▸ **Collected data**:
§ §

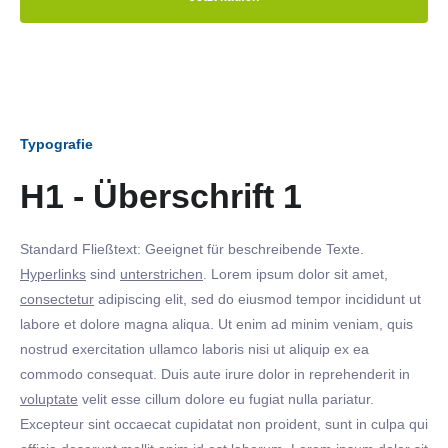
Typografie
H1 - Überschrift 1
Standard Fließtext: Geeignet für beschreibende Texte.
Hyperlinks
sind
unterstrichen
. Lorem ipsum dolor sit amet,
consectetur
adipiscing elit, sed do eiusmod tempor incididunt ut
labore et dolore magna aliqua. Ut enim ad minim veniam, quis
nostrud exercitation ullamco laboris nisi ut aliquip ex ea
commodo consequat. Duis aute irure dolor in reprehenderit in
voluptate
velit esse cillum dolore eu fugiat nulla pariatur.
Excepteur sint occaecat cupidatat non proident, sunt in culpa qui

§ §

▸ **To do**: Each line from the one that contains "velit esse cillum" through the end of the records must be repeated exactly. No other line belongs in the answer.

▸ **Answer to the exercise**:
velit esse cillum dolore eu fugiat nulla pariatur.
Excepteur sint occaecat cupidatat non proident, sunt in culpa qui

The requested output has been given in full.